◆ Saved entries:
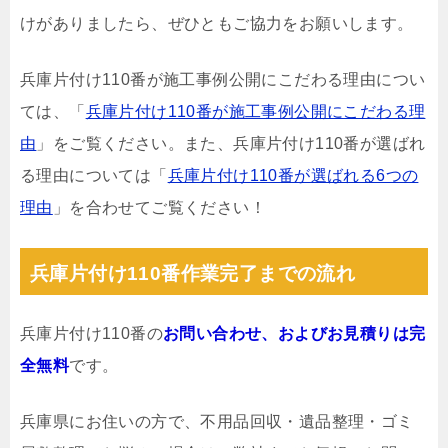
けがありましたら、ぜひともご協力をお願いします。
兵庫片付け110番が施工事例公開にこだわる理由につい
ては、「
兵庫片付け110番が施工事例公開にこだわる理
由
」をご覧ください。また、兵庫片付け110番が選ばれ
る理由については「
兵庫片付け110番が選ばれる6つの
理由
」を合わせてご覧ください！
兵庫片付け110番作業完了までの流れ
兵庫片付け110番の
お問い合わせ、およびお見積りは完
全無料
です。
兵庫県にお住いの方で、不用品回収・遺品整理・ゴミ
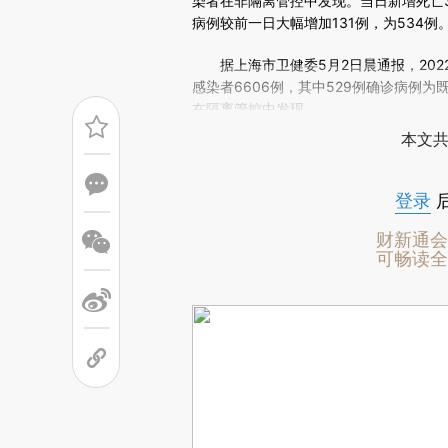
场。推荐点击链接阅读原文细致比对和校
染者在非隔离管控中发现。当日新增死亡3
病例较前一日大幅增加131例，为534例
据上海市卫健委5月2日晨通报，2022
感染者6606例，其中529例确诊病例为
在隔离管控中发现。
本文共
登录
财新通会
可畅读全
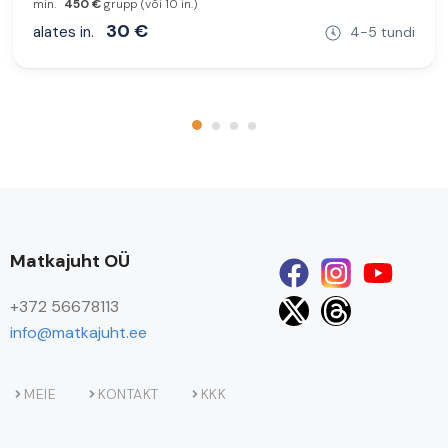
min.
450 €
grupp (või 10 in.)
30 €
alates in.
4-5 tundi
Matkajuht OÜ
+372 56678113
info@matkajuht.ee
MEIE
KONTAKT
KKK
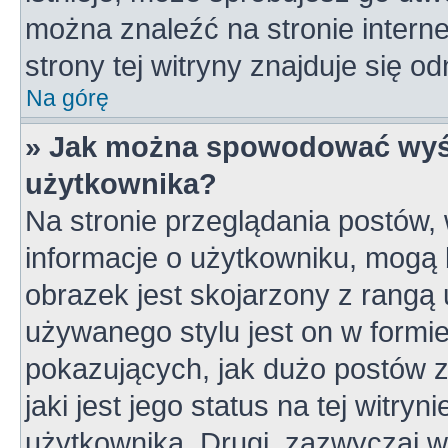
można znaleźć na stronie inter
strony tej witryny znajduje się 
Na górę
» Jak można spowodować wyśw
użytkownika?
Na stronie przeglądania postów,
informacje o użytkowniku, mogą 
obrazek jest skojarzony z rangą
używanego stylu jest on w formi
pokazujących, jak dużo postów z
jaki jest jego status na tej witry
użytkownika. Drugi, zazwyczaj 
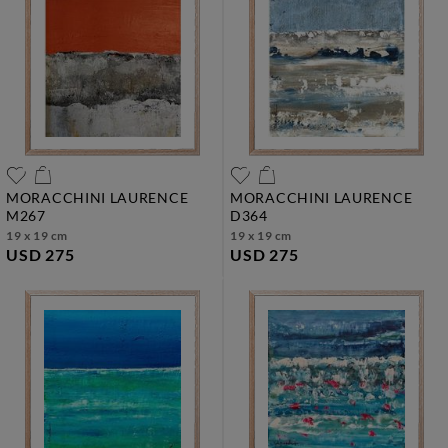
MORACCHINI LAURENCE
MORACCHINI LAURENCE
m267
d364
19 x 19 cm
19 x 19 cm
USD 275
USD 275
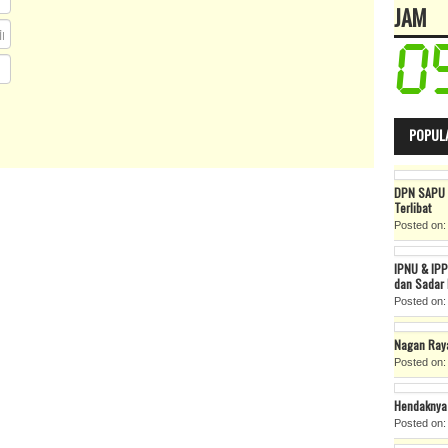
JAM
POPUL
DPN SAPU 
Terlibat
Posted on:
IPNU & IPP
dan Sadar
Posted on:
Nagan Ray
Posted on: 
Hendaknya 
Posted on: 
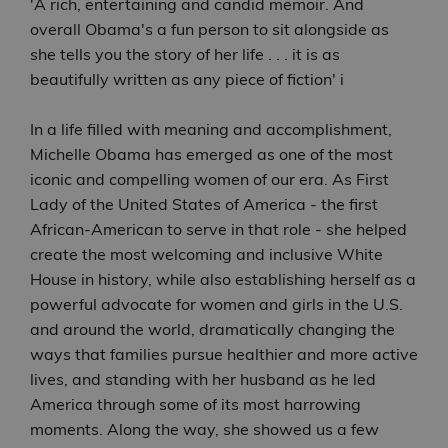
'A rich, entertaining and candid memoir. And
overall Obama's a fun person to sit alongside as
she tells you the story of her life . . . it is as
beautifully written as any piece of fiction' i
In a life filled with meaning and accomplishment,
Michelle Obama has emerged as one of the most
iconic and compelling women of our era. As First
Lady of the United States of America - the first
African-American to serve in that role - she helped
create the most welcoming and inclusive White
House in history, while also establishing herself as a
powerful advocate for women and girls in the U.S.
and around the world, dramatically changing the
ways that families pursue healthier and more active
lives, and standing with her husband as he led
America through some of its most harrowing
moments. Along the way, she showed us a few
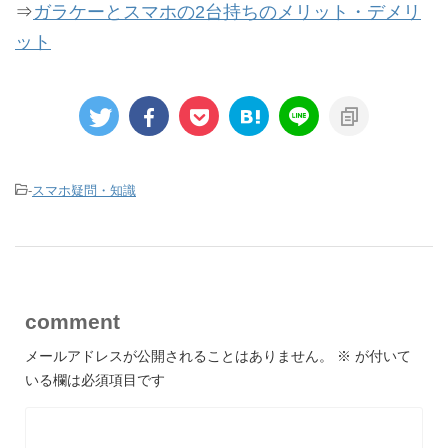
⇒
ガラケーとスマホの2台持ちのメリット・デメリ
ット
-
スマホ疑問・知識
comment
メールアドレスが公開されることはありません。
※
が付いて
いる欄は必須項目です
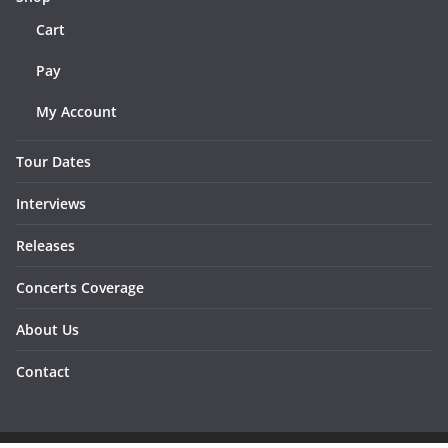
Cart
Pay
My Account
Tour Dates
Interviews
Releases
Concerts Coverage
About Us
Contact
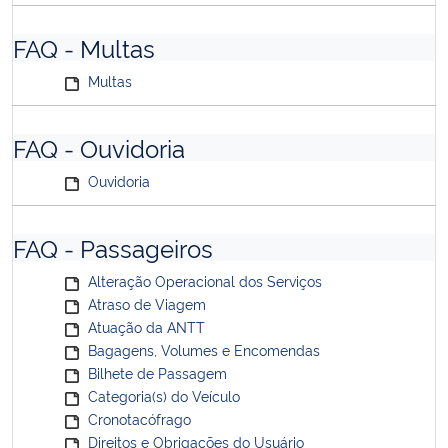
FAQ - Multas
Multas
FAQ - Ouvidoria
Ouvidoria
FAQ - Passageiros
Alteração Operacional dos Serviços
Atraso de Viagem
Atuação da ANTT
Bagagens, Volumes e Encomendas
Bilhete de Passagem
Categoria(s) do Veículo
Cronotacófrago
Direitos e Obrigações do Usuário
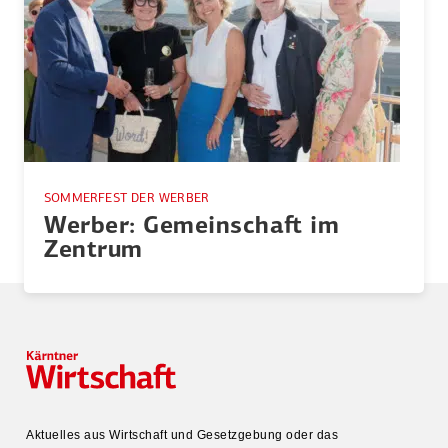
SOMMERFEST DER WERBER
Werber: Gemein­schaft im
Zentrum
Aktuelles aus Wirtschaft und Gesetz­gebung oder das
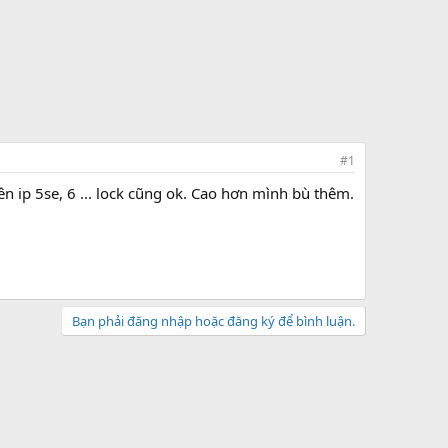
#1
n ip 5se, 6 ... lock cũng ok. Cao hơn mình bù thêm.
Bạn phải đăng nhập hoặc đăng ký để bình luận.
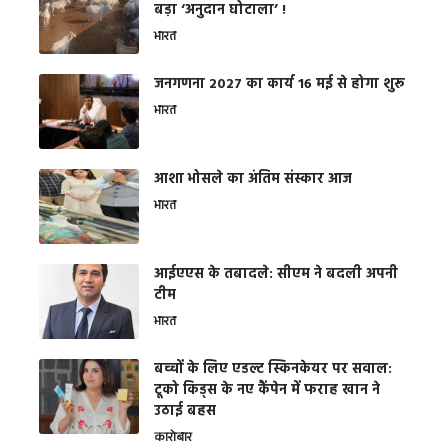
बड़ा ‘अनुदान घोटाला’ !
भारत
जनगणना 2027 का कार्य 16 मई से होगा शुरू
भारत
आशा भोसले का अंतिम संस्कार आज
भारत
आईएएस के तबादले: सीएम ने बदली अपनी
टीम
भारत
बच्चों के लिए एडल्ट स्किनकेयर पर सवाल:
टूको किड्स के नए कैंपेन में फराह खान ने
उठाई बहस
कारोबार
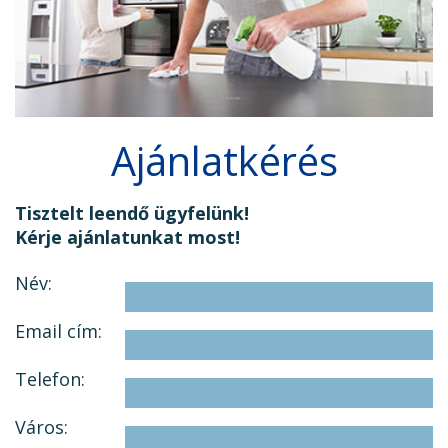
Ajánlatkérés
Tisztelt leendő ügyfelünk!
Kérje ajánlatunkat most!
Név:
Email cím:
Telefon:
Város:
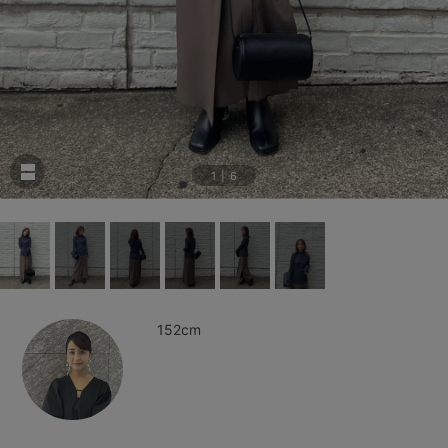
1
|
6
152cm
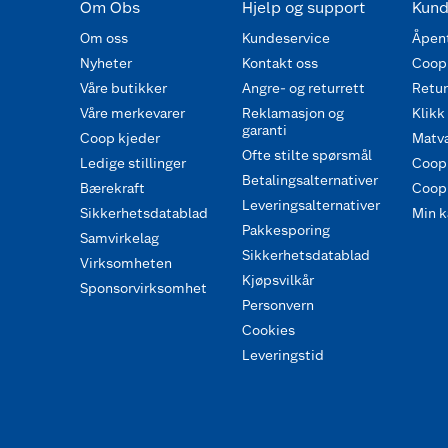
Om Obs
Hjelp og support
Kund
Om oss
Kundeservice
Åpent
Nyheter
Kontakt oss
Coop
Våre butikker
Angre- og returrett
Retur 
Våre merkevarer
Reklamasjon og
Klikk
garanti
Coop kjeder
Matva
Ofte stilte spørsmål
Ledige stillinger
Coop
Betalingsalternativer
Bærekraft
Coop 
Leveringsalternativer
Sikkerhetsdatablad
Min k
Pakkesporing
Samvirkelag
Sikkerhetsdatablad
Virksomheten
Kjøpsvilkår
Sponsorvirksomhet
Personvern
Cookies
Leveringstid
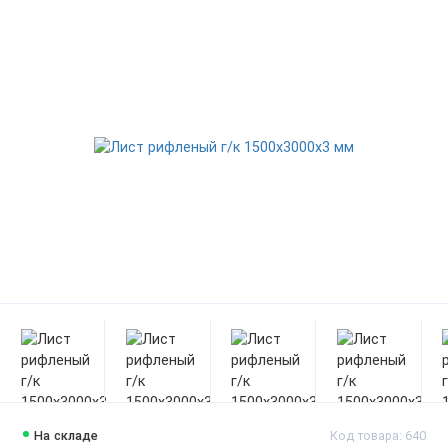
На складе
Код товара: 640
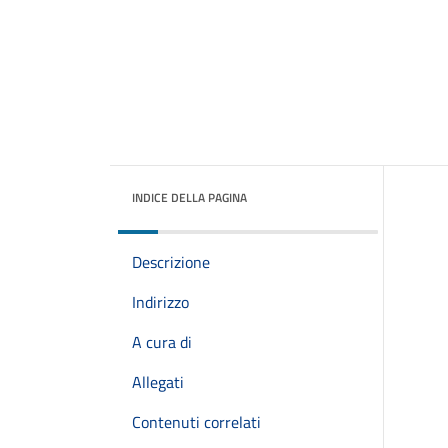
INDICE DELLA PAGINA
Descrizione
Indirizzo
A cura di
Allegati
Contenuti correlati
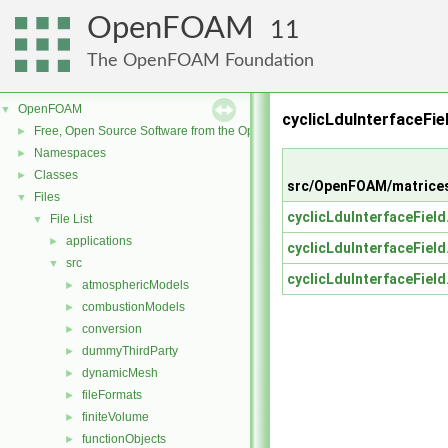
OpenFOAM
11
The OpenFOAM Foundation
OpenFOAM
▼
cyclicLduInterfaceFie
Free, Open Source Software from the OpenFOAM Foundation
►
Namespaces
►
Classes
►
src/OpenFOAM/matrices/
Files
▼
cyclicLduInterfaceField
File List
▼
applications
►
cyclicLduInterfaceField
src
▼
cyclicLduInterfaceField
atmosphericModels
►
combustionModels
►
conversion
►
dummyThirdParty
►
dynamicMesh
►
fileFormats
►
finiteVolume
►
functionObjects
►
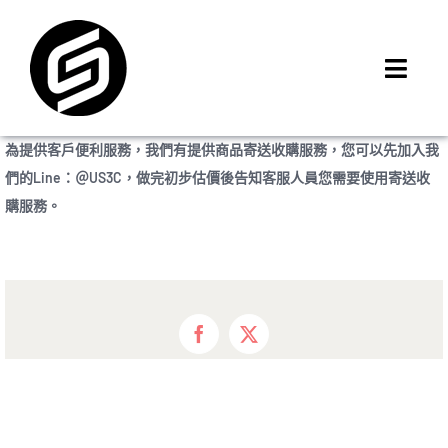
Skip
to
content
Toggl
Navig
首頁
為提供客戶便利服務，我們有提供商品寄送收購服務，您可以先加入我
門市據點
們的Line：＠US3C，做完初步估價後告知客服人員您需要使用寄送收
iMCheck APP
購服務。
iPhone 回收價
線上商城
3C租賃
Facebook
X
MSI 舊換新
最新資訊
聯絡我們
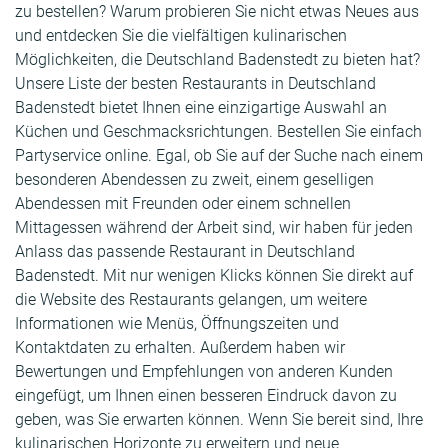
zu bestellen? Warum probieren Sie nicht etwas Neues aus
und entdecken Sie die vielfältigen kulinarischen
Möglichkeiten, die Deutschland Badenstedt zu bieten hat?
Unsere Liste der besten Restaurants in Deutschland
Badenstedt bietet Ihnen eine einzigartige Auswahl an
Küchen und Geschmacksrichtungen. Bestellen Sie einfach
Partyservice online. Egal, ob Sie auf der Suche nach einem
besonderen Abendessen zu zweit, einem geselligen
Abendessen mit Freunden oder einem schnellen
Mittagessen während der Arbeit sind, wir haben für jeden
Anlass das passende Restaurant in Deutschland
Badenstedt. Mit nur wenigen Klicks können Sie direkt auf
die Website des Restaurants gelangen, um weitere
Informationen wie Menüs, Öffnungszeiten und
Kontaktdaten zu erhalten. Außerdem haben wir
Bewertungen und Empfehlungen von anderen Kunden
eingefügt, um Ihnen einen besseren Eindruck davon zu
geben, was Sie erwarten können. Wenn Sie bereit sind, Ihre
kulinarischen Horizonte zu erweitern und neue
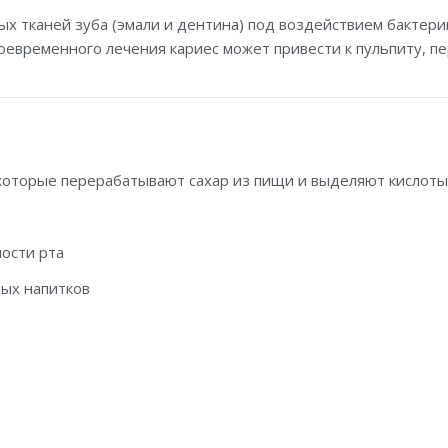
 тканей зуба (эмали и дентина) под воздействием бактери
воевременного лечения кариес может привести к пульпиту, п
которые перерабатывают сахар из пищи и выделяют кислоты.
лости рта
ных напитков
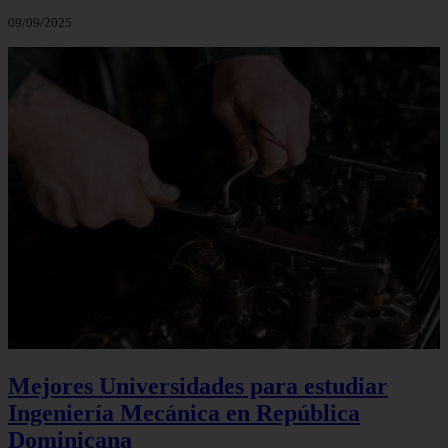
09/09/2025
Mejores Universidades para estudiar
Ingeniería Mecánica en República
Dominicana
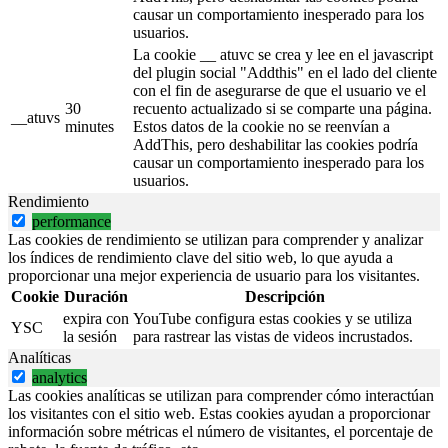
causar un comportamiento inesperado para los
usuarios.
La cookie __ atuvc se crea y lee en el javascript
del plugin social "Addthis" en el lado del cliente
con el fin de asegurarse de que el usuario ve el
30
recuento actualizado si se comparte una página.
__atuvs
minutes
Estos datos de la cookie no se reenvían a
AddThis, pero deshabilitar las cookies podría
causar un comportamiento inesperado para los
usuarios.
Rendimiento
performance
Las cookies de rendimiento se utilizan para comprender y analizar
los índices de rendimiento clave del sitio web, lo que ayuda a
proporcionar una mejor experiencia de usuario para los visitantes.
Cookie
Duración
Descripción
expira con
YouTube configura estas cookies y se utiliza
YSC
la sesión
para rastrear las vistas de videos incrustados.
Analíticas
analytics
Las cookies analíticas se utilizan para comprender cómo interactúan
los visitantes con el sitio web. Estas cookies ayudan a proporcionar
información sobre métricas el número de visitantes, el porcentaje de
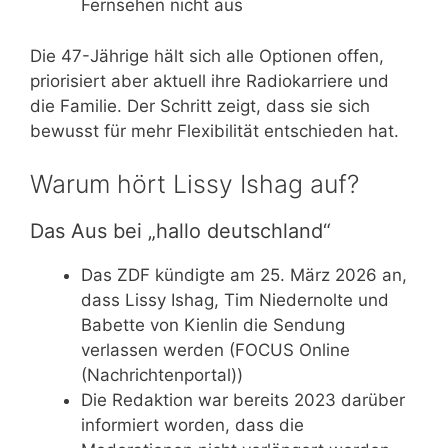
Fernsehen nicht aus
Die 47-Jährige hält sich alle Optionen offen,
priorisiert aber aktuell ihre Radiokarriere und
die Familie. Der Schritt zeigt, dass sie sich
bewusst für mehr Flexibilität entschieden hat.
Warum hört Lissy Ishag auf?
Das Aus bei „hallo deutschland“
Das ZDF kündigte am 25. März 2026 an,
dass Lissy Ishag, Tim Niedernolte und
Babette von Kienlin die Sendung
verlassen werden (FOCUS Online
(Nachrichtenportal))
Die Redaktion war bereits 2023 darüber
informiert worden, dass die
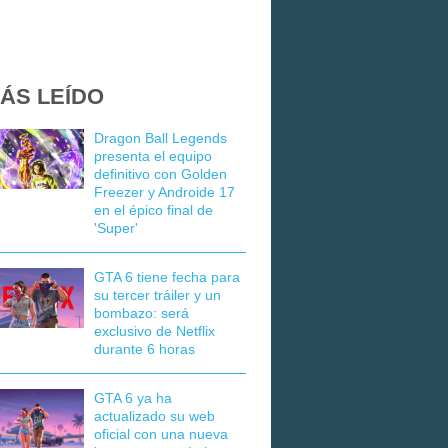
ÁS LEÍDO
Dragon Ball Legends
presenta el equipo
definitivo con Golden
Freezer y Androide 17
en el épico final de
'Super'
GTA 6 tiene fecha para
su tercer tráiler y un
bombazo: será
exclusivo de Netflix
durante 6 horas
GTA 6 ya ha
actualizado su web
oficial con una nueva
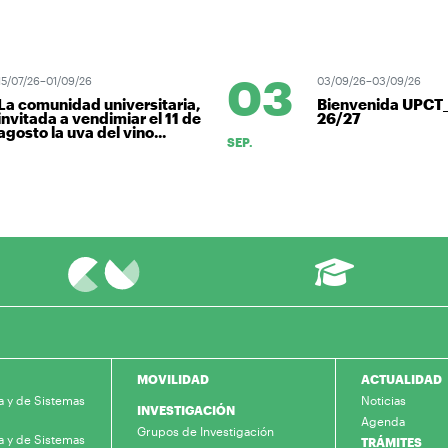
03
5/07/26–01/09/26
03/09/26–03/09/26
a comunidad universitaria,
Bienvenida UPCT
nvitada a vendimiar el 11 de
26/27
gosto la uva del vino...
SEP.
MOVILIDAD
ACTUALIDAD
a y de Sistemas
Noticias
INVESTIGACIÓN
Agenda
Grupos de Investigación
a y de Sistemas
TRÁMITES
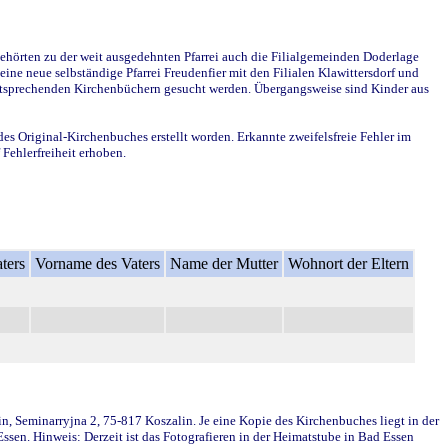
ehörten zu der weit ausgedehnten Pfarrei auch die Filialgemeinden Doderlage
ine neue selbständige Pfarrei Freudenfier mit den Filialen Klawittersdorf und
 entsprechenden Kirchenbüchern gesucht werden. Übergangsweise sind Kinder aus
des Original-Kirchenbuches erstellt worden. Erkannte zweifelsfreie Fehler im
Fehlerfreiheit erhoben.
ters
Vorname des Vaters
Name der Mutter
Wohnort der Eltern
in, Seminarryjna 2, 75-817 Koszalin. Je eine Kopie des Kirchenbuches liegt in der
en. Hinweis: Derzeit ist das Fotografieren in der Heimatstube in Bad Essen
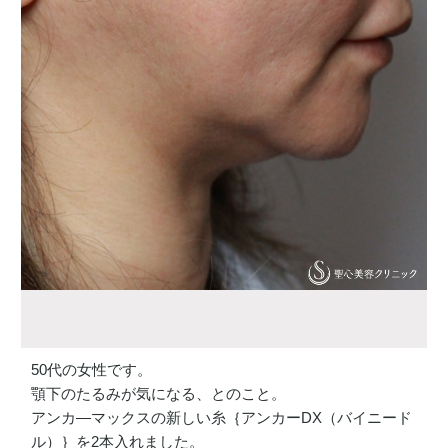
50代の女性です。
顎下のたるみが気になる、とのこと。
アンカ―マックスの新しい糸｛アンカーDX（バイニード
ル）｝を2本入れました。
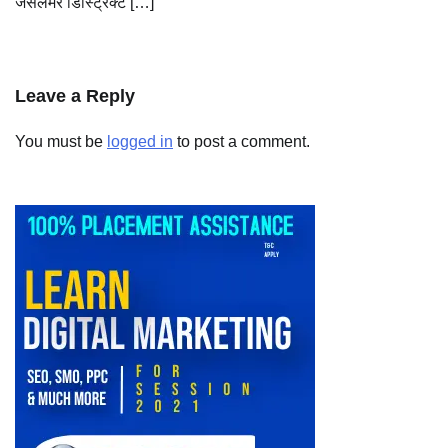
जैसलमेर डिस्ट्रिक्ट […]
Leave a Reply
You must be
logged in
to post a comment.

◆ Task goal:
A single number is needed: the count of lines in the records that contain "można".

◆ Written reply:
2